While Palestinians in Lebanon of the 80s suffered such horrendous persecutions on every level of society, from the purges at the hands of the Kata'eb or 7arket Amal or Israeli brutalization, to name a few, my persecutors were the gender police at the Lebanese Catholic school I attended. But despite this, I didn't just survive, I thrived. In the marketplace and on the street and whenever I came in contact with the dense mélange of West Beirut's cosmopolity, I thrived. I doubt I would have received an equally enthusiastic reception if I had been an effeminate boy. I also thrived because while the gender police were actively trying to destroy my spirit at school, the situation at home afforded me such tremendous acceptance and love. Sometimes I wonder, would I have been able to write the books I have written and speak on the topics I have broached with the courage that is required to do so, if it weren't for that early unconditional love and acceptance? I think not.
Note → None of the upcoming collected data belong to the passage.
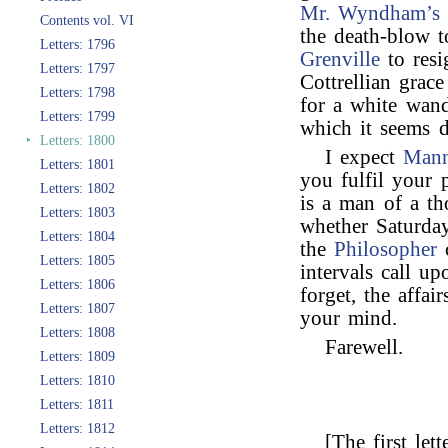
Mr. Wyndham’s
Contents vol. VI
the death-blow t
Letters: 1796
Grenville
to resi
Letters: 1797
Cottrellian grac
Letters: 1798
for a white wand
Letters: 1799
which it seems d
‣
Letters: 1800
I expect
Mann
Letters: 1801
you fulfil your
Letters: 1802
is a man of a th
Letters: 1803
whether Saturda
Letters: 1804
the
Philosopher
c
Letters: 1805
intervals call u
Letters: 1806
forget, the affa
Letters: 1807
your mind.
Letters: 1808
Farewell.
Letters: 1809
Letters: 1810
Letters: 1811
Letters: 1812
[The first let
When my first sister got married, this was in 1991 and I was ten years old. I hadn't worn a dress in at least 5 years at that point. I wasn't forced to do it either. I obliged. I obliged because I was implored to do so, so that I could be in my sister's bridal party. We all wore these hyper-cliched girls' mini-wedding dresses that have frills and layers and ribbons, etc., etc. I still think I looked ridiculous in it, with my short scruffy hair, but it was a fun costume. I felt kind of like children in the US must feel when they dress up for Halloween. Between the time I walked out of our apartment building and the time I arrived at the church, I had my mini-wedding dress caught on so many edges, like car bumpers and stair rails, that in the space of a half hour, the frills were almost entirely ripped off. It wasn't something I did consciously, not at all, I just wasn't used to my clothes being so far away from my body. Once again, dresses proved to be an impractical restriction of motion in tight urban spaces and I would retire the dress until a further five years, when it would finally dawn upon me that people hate you, really hate you for who you are, and you should try to conform. I did, for a couple of years, where I would occasionally wear a dress. Eventually, however, I came to the re-realization that the problem was not me. It was them.